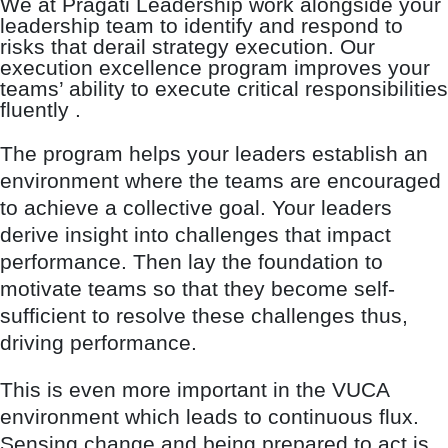
We at Pragati Leadership work alongside your
leadership team to identify and respond to
risks that derail strategy execution. Our
execution excellence program improves your
teams’ ability to execute critical responsibilities
fluently .
The program helps your leaders establish an
environment where the teams are encouraged
to achieve a collective goal. Your leaders
derive insight into challenges that impact
performance. Then lay the foundation to
motivate teams so that they become self-
sufficient to resolve these challenges thus,
driving performance.
This is even more important in the VUCA
environment which leads to continuous flux.
Sensing change and being prepared to act is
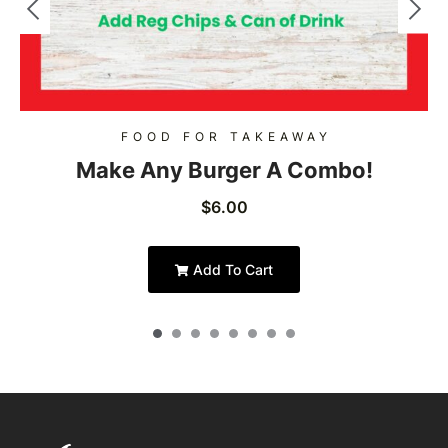
FOOD FOR TAKEAWAY
Make Any Burger A Combo!
$
6.00
Add To Cart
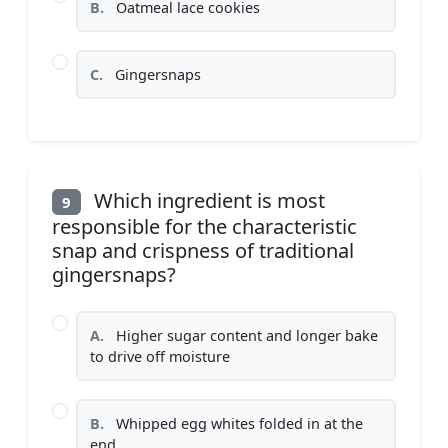
B.
Oatmeal lace cookies
C.
Gingersnaps
Which ingredient is most
9
responsible for the characteristic
snap and crispness of traditional
gingersnaps?
A.
Higher sugar content and longer bake
to drive off moisture
B.
Whipped egg whites folded in at the
end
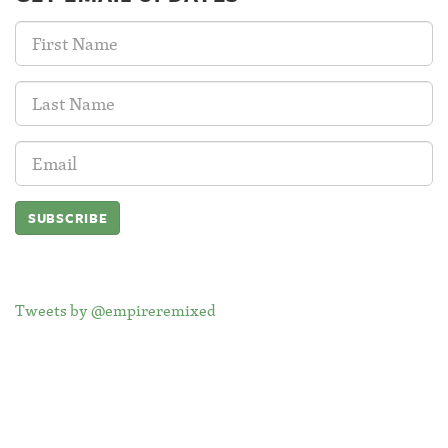
First
Name:
Last
Name:
Email
Address:
Tweets by @empireremixed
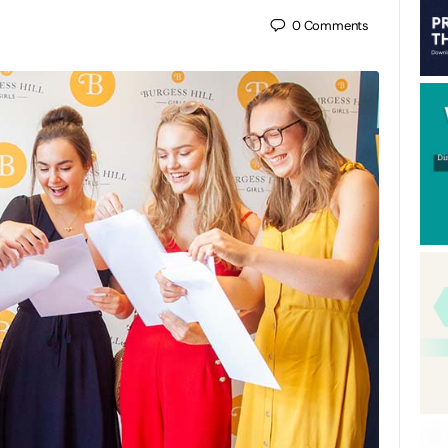
0
Comments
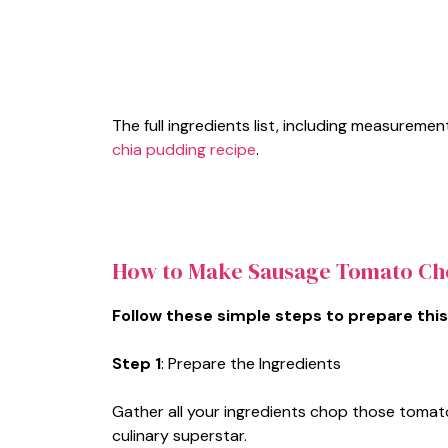
The full ingredients list, including measuremen
chia pudding recipe
.
How to Make Sausage Tomato Ch
Follow these simple steps to prepare this
Step 1
: Prepare the Ingredients
Gather all your ingredients chop those tomatoe
culinary superstar.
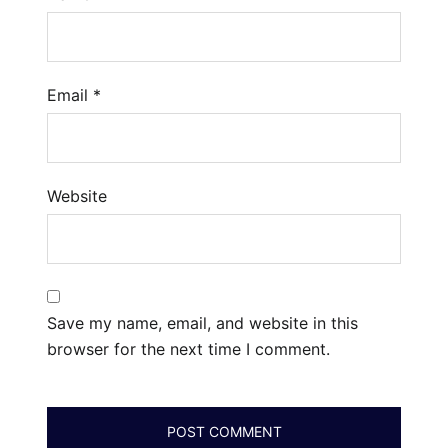
Email
*
Website
Save my name, email, and website in this
browser for the next time I comment.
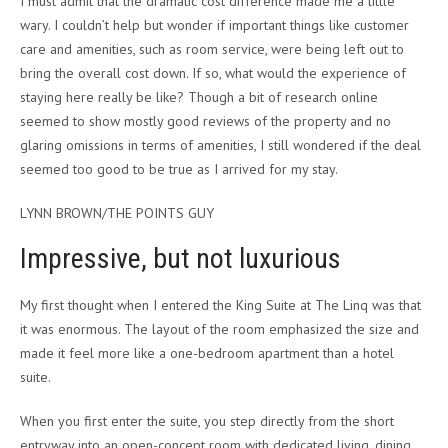
I must admit that the dramatic cost difference made me a little
wary. I couldn’t help but wonder if important things like customer
care and amenities, such as room service, were being left out to
bring the overall cost down. If so, what would the experience of
staying here really be like? Though a bit of research online
seemed to show mostly good reviews of the property and no
glaring omissions in terms of amenities, I still wondered if the deal
seemed too good to be true as I arrived for my stay.
LYNN BROWN/THE POINTS GUY
Impressive, but not luxurious
My first thought when I entered the King Suite at The Linq was that
it was enormous. The layout of the room emphasized the size and
made it feel more like a one-bedroom apartment than a hotel
suite.
When you first enter the suite, you step directly from the short
entryway into an open-concept room with dedicated living, dining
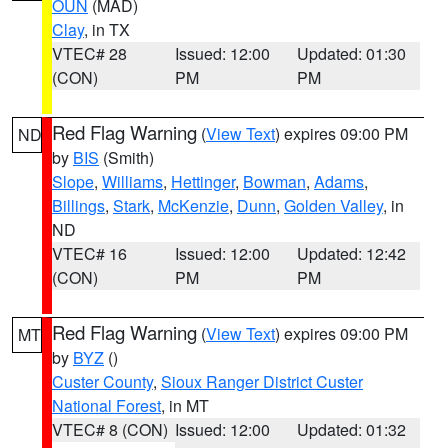
OUN
(MAD)
Clay
, in TX
VTEC# 28
Issued: 12:00
Updated: 01:30
(CON)
PM
PM
Red Flag Warning
(
View Text
) expires 09:00 PM
ND
by
BIS
(Smith)
Slope
,
Williams
,
Hettinger
,
Bowman
,
Adams
,
Billings
,
Stark
,
McKenzie
,
Dunn
,
Golden Valley
, in
ND
VTEC# 16
Issued: 12:00
Updated: 12:42
(CON)
PM
PM
Red Flag Warning
(
View Text
) expires 09:00 PM
MT
by
BYZ
()
Custer County
,
Sioux Ranger District Custer
National Forest
, in MT
VTEC# 8 (CON)
Issued: 12:00
Updated: 01:32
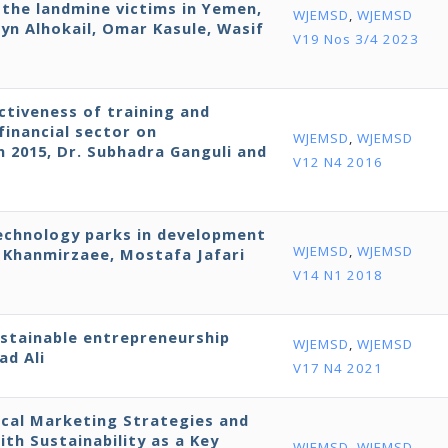
r the landmine victims in Yemen,
WJEMSD
,
WJEMSD
yn Alhokail, Omar Kasule, Wasif
V19 Nos 3/4 2023
ctiveness of training and
financial sector on
WJEMSD
,
WJEMSD
in 2015, Dr. Subhadra Ganguli and
V12 N4 2016
technology parks in development
WJEMSD
,
WJEMSD
Khanmirzaee, Mostafa Jafari
V14 N1 2018
ustainable entrepreneurship
WJEMSD
,
WJEMSD
ad Ali
V17 N4 2021
cal Marketing Strategies and
h Sustainability as a Key
WJEMSD
,
WJEMSD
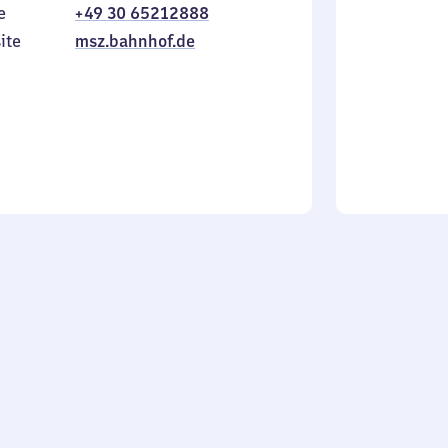
e
+49 30 65212888
to
in
Sunday
ite
msz.bahnhof.de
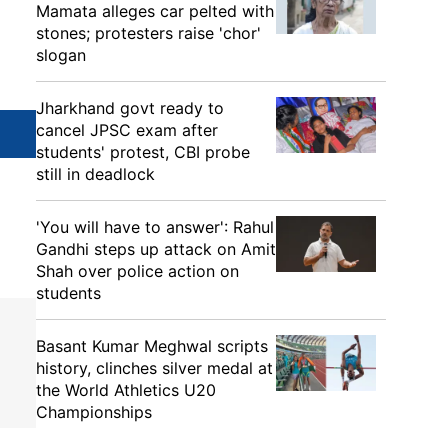
Mamata alleges car pelted with
stones; protesters raise 'chor'
slogan
Jharkhand govt ready to
cancel JPSC exam after
students' protest, CBI probe
still in deadlock
'You will have to answer': Rahul
Gandhi steps up attack on Amit
Shah over police action on
students
Basant Kumar Meghwal scripts
history, clinches silver medal at
the World Athletics U20
Championships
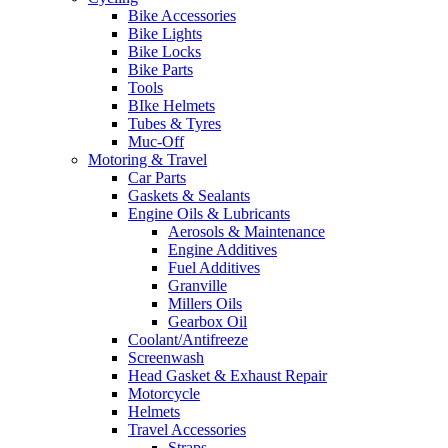
Bike Accessories
Bike Lights
Bike Locks
Bike Parts
Tools
BIke Helmets
Tubes & Tyres
Muc-Off
Motoring & Travel
Car Parts
Gaskets & Sealants
Engine Oils & Lubricants
Aerosols & Maintenance
Engine Additives
Fuel Additives
Granville
Millers Oils
Gearbox Oil
Coolant/Antifreeze
Screenwash
Head Gasket & Exhaust Repair
Motorcycle
Helmets
Travel Accessories
Straps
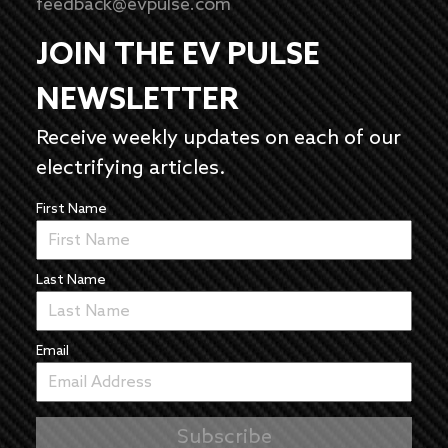
feedback@evpulse.com
JOIN THE EV PULSE
NEWSLETTER
Receive weekly updates on each of our
electrifying articles.
First Name
Last Name
Email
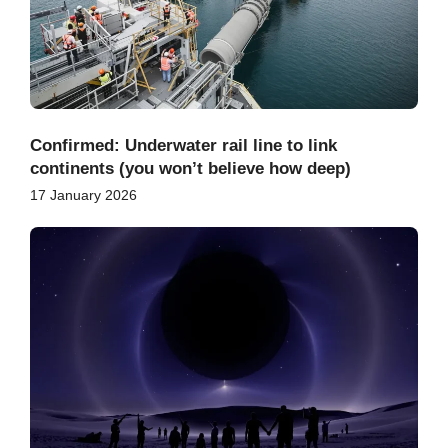
Confirmed: Underwater rail line to link
continents (you won’t believe how deep)
17 January 2026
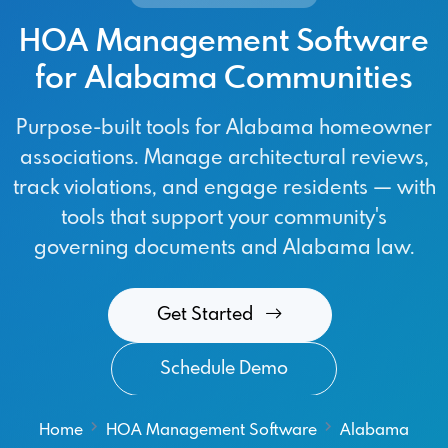
HOA Management Software
for Alabama Communities
Purpose-built tools for Alabama homeowner
associations. Manage architectural reviews,
track violations, and engage residents — with
tools that support your community's
governing documents and Alabama law.
Get Started
Schedule Demo
Home
HOA Management Software
Alabama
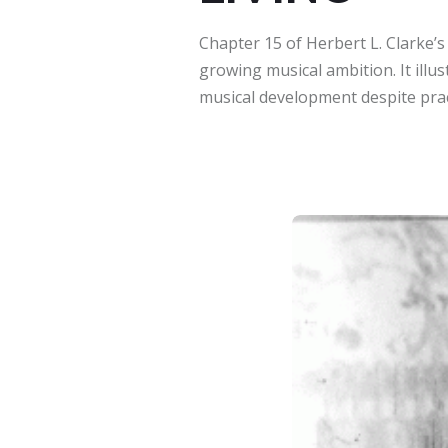
Chapter 15 of Herbert L. Clarke’
growing musical ambition. It illus
musical development despite pract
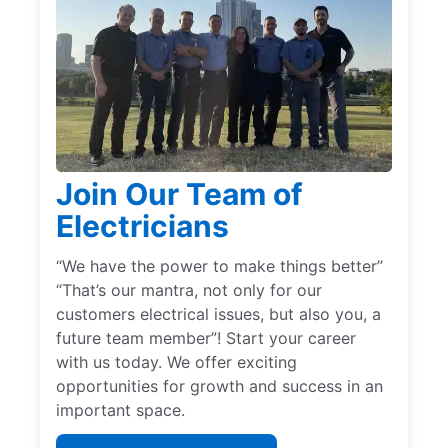
Join Our Team of
Electricians
“We have the power to make things better”
“That’s our mantra, not only for our
customers electrical issues, but also you, a
future team member”! Start your career
with us today. We offer exciting
opportunities for growth and success in an
important space.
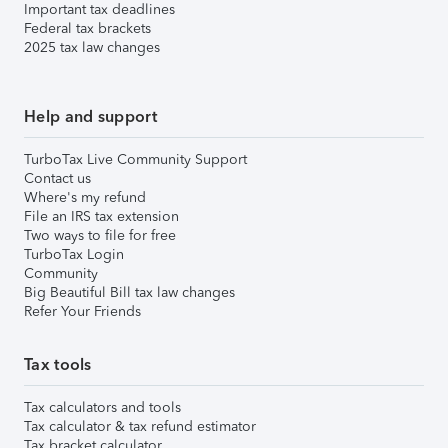
Important tax deadlines
Federal tax brackets
2025 tax law changes
Help and support
TurboTax Live Community Support
Contact us
Where's my refund
File an IRS tax extension
Two ways to file for free
TurboTax Login
Community
Big Beautiful Bill tax law changes
Refer Your Friends
Tax tools
Tax calculators and tools
Tax calculator & tax refund estimator
Tax bracket calculator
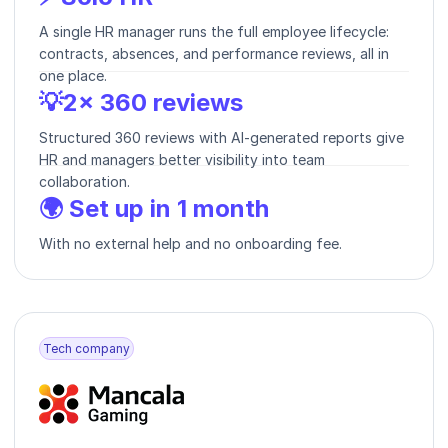
A single HR manager runs the full employee lifecycle:
contracts, absences, and performance reviews, all in
one place.
💡2× 360 reviews
Structured 360 reviews with AI-generated reports give
HR and managers better visibility into team
collaboration.
🌍 Set up in 1 month
With no external help and no onboarding fee.
Tech company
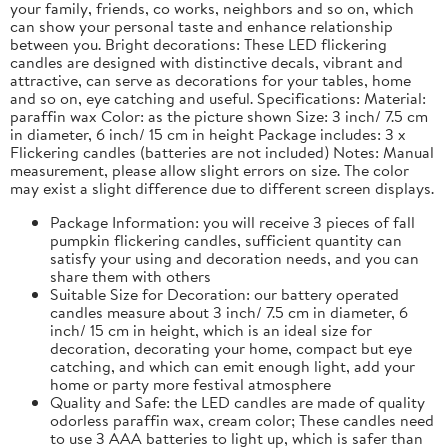
your family, friends, co works, neighbors and so on, which
can show your personal taste and enhance relationship
between you. Bright decorations: These LED flickering
candles are designed with distinctive decals, vibrant and
attractive, can serve as decorations for your tables, home
and so on, eye catching and useful. Specifications: Material:
paraffin wax Color: as the picture shown Size: 3 inch/ 7.5 cm
in diameter, 6 inch/ 15 cm in height Package includes: 3 x
Flickering candles (batteries are not included) Notes: Manual
measurement, please allow slight errors on size. The color
may exist a slight difference due to different screen displays.
Package Information: you will receive 3 pieces of fall
pumpkin flickering candles, sufficient quantity can
satisfy your using and decoration needs, and you can
share them with others
Suitable Size for Decoration: our battery operated
candles measure about 3 inch/ 7.5 cm in diameter, 6
inch/ 15 cm in height, which is an ideal size for
decoration, decorating your home, compact but eye
catching, and which can emit enough light, add your
home or party more festival atmosphere
Quality and Safe: the LED candles are made of quality
odorless paraffin wax, cream color; These candles need
to use 3 AAA batteries to light up, which is safer than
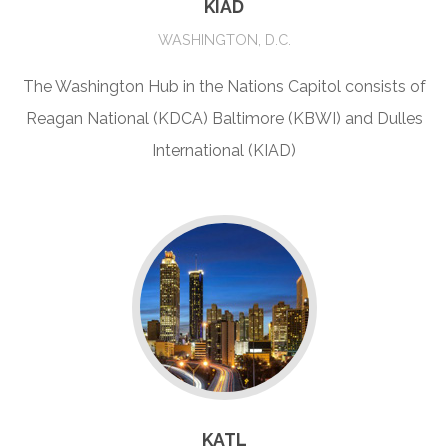
KIAD
WASHINGTON, D.C.
The Washington Hub in the Nations Capitol consists of
Reagan National (KDCA) Baltimore (KBWI) and Dulles
International (KIAD)
KATL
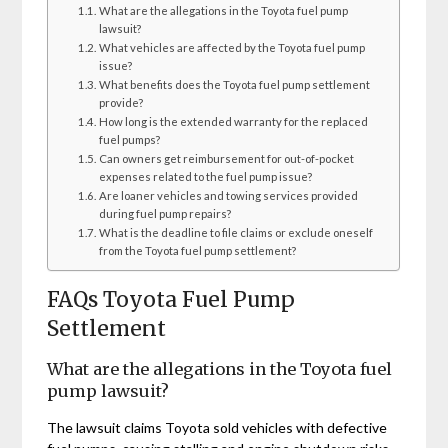
What are the allegations in the Toyota fuel pump
lawsuit?
What vehicles are affected by the Toyota fuel pump
issue?
What benefits does the Toyota fuel pump settlement
provide?
How long is the extended warranty for the replaced
fuel pumps?
Can owners get reimbursement for out-of-pocket
expenses related to the fuel pump issue?
Are loaner vehicles and towing services provided
during fuel pump repairs?
What is the deadline to file claims or exclude oneself
from the Toyota fuel pump settlement?
FAQs Toyota Fuel Pump
Settlement
What are the allegations in the Toyota fuel
pump lawsuit?
The lawsuit claims Toyota sold vehicles with defective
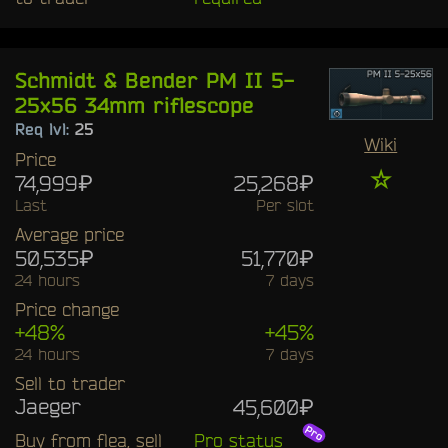
Schmidt & Bender PM II 5-
25x56 34mm riflescope
Req lvl:
25
Wiki
Price
☆
74,999₽
25,268₽
Last
Per slot
Average price
50,535₽
51,770₽
24 hours
7 days
Price change
+48%
+45%
24 hours
7 days
Sell to trader
Jaeger
45,600₽
Buy from flea, sell
Pro status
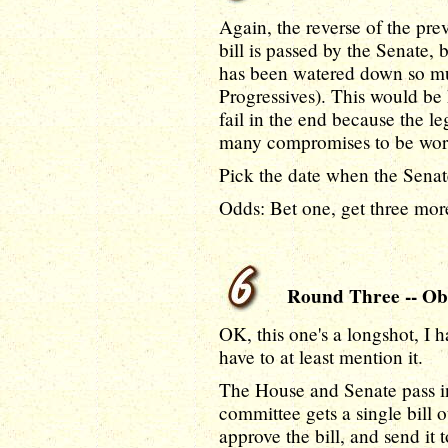
Again, the reverse of the pr
bill is passed by the Senate, 
has been watered down so muc
Progressives). This would be h
fail in the end because the le
many compromises to be worth 
Pick the date when the Senat
Odds: Bet one, get three more
Round Three -- Ob
OK, this one's a longshot, I ha
have to at least mention it.
The House and Senate pass in
committee gets a single bill
approve the bill, and send i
◇ ◇ ◇
Your instructions —
Exclude the images and output the lines above exactly.

Solution to this problem —
We at Pragati Leadership work alongside your
leadership team to identify and respond to
risks that derail strategy execution. Our
execution excellence program improves your
teams’ ability to execute critical responsibilities
fluently .
The program helps your leaders establish an
environment where the teams are encouraged
to achieve a collective goal. Your leaders
derive insight into challenges that impact
performance. Then lay the foundation to
motivate teams so that they become self-
sufficient to resolve these challenges thus,
driving performance.
This is even more important in the VUCA
environment which leads to continuous flux.
Sensing change and being prepared to act is
FOOD FOR TAKEAWAY
Make Any Burger A Combo!
$
6.00
Add To Cart
B.
Oatmeal lace cookies
C.
Gingersnaps
Which ingredient is most
9
responsible for the characteristic
snap and crispness of traditional
gingersnaps?
A.
Higher sugar content and longer bake
to drive off moisture
B.
Whipped egg whites folded in at the
end
First
Name:
Last
Name:
Email
Address:
Tweets by @empireremixed
0
Comments
The full ingredients list, including measuremen
chia pudding recipe
.
How to Make Sausage Tomato Ch
Follow these simple steps to prepare this
Step 1
: Prepare the Ingredients
Gather all your ingredients chop those tomatoe
culinary superstar.
Email
*
Website
Save my name, email, and website in this
browser for the next time I comment.
I must admit that the dramatic cost difference made me a little
wary. I couldn’t help but wonder if important things like customer
care and amenities, such as room service, were being left out to
bring the overall cost down. If so, what would the experience of
staying here really be like? Though a bit of research online
seemed to show mostly good reviews of the property and no
glaring omissions in terms of amenities, I still wondered if the deal
seemed too good to be true as I arrived for my stay.
LYNN BROWN/THE POINTS GUY
Impressive, but not luxurious
My first thought when I entered the King Suite at The Linq was that
it was enormous. The layout of the room emphasized the size and
made it feel more like a one-bedroom apartment than a hotel
suite.
When you first enter the suite, you step directly from the short
entryway into an open-concept room with dedicated living, dining
OUN
(MAD)
Clay
, in TX
VTEC# 28
Issued: 12:00
Updated: 01:30
(CON)
PM
PM
Red Flag Warning
(
View Text
) expires 09:00 PM
ND
by
BIS
(Smith)
Slope
,
Williams
,
Hettinger
,
Bowman
,
Adams
,
Billings
,
Stark
,
McKenzie
,
Dunn
,
Golden Valley
, in
ND
VTEC# 16
Issued: 12:00
Updated: 12:42
(CON)
PM
PM
Red Flag Warning
(
View Text
) expires 09:00 PM
MT
by
BYZ
()
Custer County
,
Sioux Ranger District Custer
National Forest
, in MT
VTEC# 8 (CON)
Issued: 12:00
Updated: 01:32
r the landmine victims in Yemen,
WJEMSD
,
WJEMSD
yn Alhokail, Omar Kasule, Wasif
V19 Nos 3/4 2023
ctiveness of training and
financial sector on
WJEMSD
,
WJEMSD
in 2015, Dr. Subhadra Ganguli and
V12 N4 2016
technology parks in development
WJEMSD
,
WJEMSD
Khanmirzaee, Mostafa Jafari
V14 N1 2018
ustainable entrepreneurship
WJEMSD
,
WJEMSD
ad Ali
V17 N4 2021
cal Marketing Strategies and
h Sustainability as a Key
WJEMSD
,
WJEMSD
e
+49 30 65212888
to
in
Sunday
ite
msz.bahnhof.de
Mamata alleges car pelted with
stones; protesters raise 'chor'
slogan
Jharkhand govt ready to
cancel JPSC exam after
students' protest, CBI probe
still in deadlock
'You will have to answer': Rahul
Gandhi steps up attack on Amit
Shah over police action on
students
Basant Kumar Meghwal scripts
history, clinches silver medal at
the World Athletics U20
Championships
Bike Accessories
Bike Lights
Bike Locks
Bike Parts
Tools
BIke Helmets
Tubes & Tyres
Muc-Off
Motoring & Travel
Car Parts
Gaskets & Sealants
Engine Oils & Lubricants
Aerosols & Maintenance
Engine Additives
Fuel Additives
Granville
Millers Oils
Gearbox Oil
Coolant/Antifreeze
Screenwash
Head Gasket & Exhaust Repair
Motorcycle
Helmets
Travel Accessories
Straps
feedback@evpulse.com
JOIN THE EV PULSE
NEWSLETTER
Receive weekly updates on each of our
electrifying articles.
First Name
Last Name
Email
Confirmed: Underwater rail line to link
continents (you won’t believe how deep)
17 January 2026
HOA Management Software
for Alabama Communities
Purpose-built tools for Alabama homeowner
associations. Manage architectural reviews,
track violations, and engage residents — with
tools that support your community's
governing documents and Alabama law.
Get Started
Schedule Demo
Home
HOA Management Software
Alabama
Chapter 15 of Herbert L. Clarke’
growing musical ambition. It illus
musical development despite pract
Join Our Team of
Electricians
“We have the power to make things better”
“That’s our mantra, not only for our
customers electrical issues, but also you, a
future team member”! Start your career
with us today. We offer exciting
opportunities for growth and success in an
important space.
Important tax deadlines
Federal tax brackets
2025 tax law changes
Help and support
TurboTax Live Community Support
Contact us
Where's my refund
File an IRS tax extension
Two ways to file for free
TurboTax Login
Community
Big Beautiful Bill tax law changes
Refer Your Friends
Tax tools
Tax calculators and tools
Tax calculator & tax refund estimator
Tax bracket calculator
A single HR manager runs the full employee lifecycle:
contracts, absences, and performance reviews, all in
one place.
💡2× 360 reviews
Structured 360 reviews with AI-generated reports give
HR and managers better visibility into team
collaboration.
🌍 Set up in 1 month
With no external help and no onboarding fee.
Tech company
your family, friends, co works, neighbors and so on, which
can show your personal taste and enhance relationship
between you. Bright decorations: These LED flickering
candles are designed with distinctive decals, vibrant and
attractive, can serve as decorations for your tables, home
and so on, eye catching and useful. Specifications: Material:
paraffin wax Color: as the picture shown Size: 3 inch/ 7.5 cm
in diameter, 6 inch/ 15 cm in height Package includes: 3 x
Flickering candles (batteries are not included) Notes: Manual
measurement, please allow slight errors on size. The color
may exist a slight difference due to different screen displays.
Package Information: you will receive 3 pieces of fall
pumpkin flickering candles, sufficient quantity can
satisfy your using and decoration needs, and you can
share them with others
Suitable Size for Decoration: our battery operated
candles measure about 3 inch/ 7.5 cm in diameter, 6
inch/ 15 cm in height, which is an ideal size for
decoration, decorating your home, compact but eye
catching, and which can emit enough light, add your
home or party more festival atmosphere
Quality and Safe: the LED candles are made of quality
odorless paraffin wax, cream color; These candles need
to use 3 AAA batteries to light up, which is safer than
KIAD
WASHINGTON, D.C.
The Washington Hub in the Nations Capitol consists of
Reagan National (KDCA) Baltimore (KBWI) and Dulles
International (KIAD)
KATL
What are the allegations in the Toyota fuel pump
lawsuit?
What vehicles are affected by the Toyota fuel pump
issue?
What benefits does the Toyota fuel pump settlement
provide?
How long is the extended warranty for the replaced
fuel pumps?
Can owners get reimbursement for out-of-pocket
expenses related to the fuel pump issue?
Are loaner vehicles and towing services provided
during fuel pump repairs?
What is the deadline to file claims or exclude oneself
from the Toyota fuel pump settlement?
FAQs Toyota Fuel Pump
Settlement
What are the allegations in the Toyota fuel
pump lawsuit?
The lawsuit claims Toyota sold vehicles with defective
Schmidt & Bender PM II 5-
25x56 34mm riflescope
Req lvl:
25
Wiki
Price
☆
74,999₽
25,268₽
Last
Per slot
Average price
50,535₽
51,770₽
24 hours
7 days
Price change
+48%
+45%
24 hours
7 days
Sell to trader
Jaeger
45,600₽
Buy from flea, sell
Pro status
Again, the reverse of the pr
bill is passed by the Senate, 
has been watered down so muc
Progressives). This would be h
fail in the end because the le
many compromises to be worth 
Pick the date when the Senat
Odds: Bet one, get three more
Round Three -- Ob
OK, this one's a longshot, I ha
have to at least mention it.
The House and Senate pass in
committee gets a single bill
approve the bill, and send i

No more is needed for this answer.